Rendered page images

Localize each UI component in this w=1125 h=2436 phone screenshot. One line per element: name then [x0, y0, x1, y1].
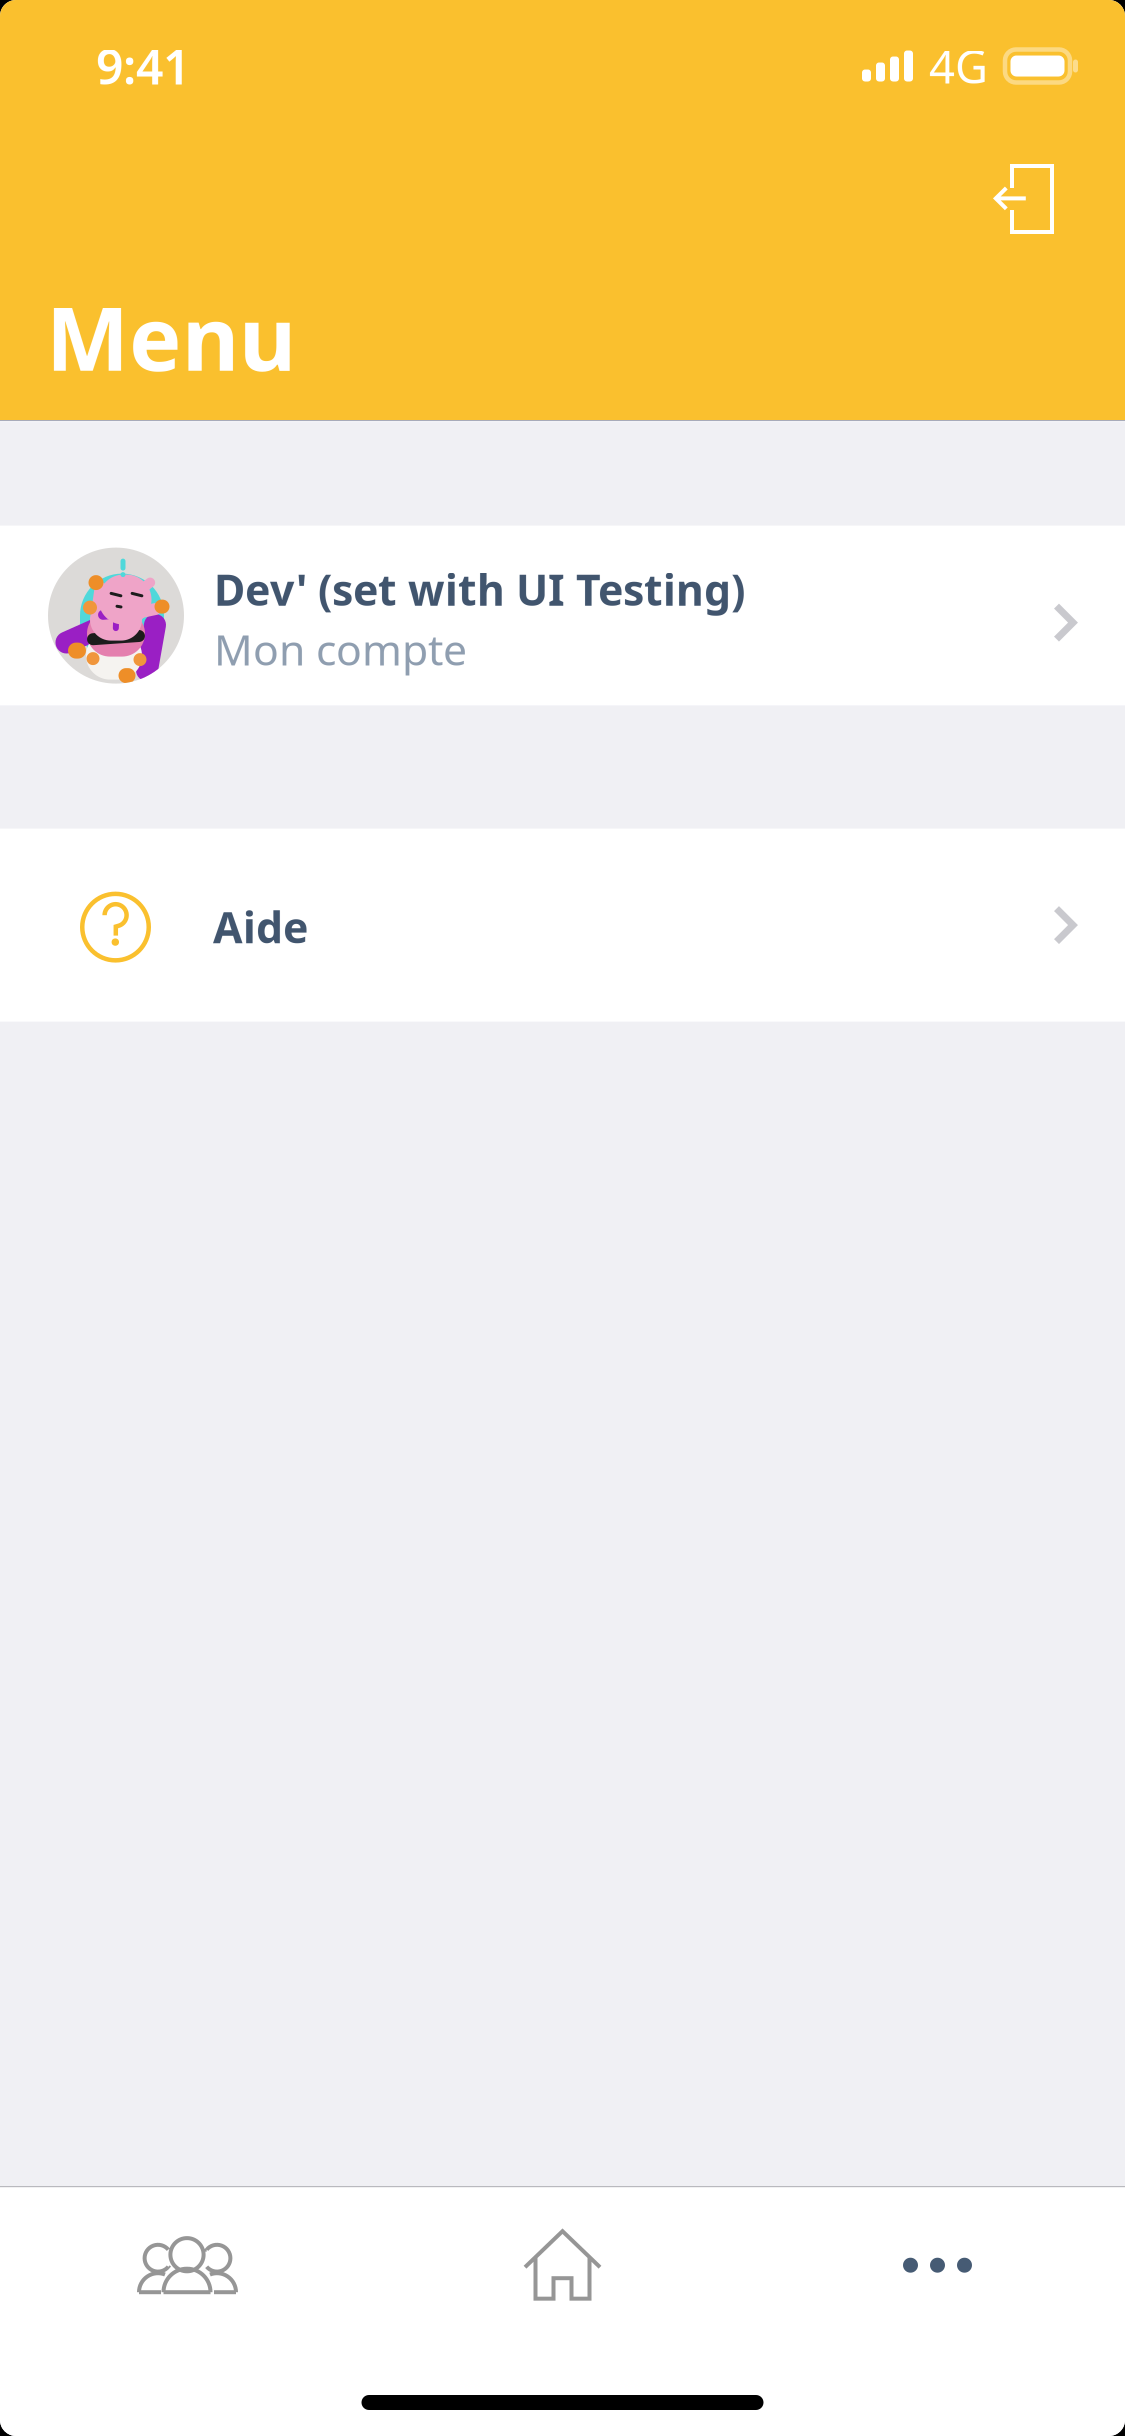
button[interactable]: Plus	[750, 2187, 1125, 2343]
staticText: Dev' (set with UI Testing)	[214, 561, 745, 618]
button[interactable]: Aide	[0, 829, 1125, 1022]
staticText: 4G	[929, 36, 988, 96]
button[interactable]: Dev' (set with UI Testing)	[0, 526, 1125, 706]
button[interactable]: Accueil	[375, 2187, 750, 2343]
staticText: 9:41	[96, 34, 190, 98]
staticText: Aide	[213, 898, 308, 955]
staticText: Menu	[46, 278, 296, 395]
button[interactable]: Contacts	[0, 2187, 375, 2343]
staticText: Mon compte	[214, 621, 467, 677]
button[interactable]: Se déconnecter	[994, 164, 1125, 234]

## [Directions for this task]
What is needed is a word-for-word copy of the data, minus its pictures.

## [Task result]
Localize each UI component in this w=1125 h=2436 phone screenshot. One line per element: name then [x0, y0, x1, y1].
button[interactable]: Plus	[750, 2187, 1125, 2343]
staticText: Dev' (set with UI Testing)	[214, 561, 745, 618]
button[interactable]: Aide	[0, 829, 1125, 1022]
staticText: 4G	[929, 36, 988, 96]
button[interactable]: Dev' (set with UI Testing)	[0, 526, 1125, 706]
button[interactable]: Accueil	[375, 2187, 750, 2343]
staticText: 9:41	[96, 34, 190, 98]
staticText: Aide	[213, 898, 308, 955]
staticText: Menu	[46, 278, 296, 395]
button[interactable]: Contacts	[0, 2187, 375, 2343]
staticText: Mon compte	[214, 621, 467, 677]
button[interactable]: Se déconnecter	[994, 164, 1125, 234]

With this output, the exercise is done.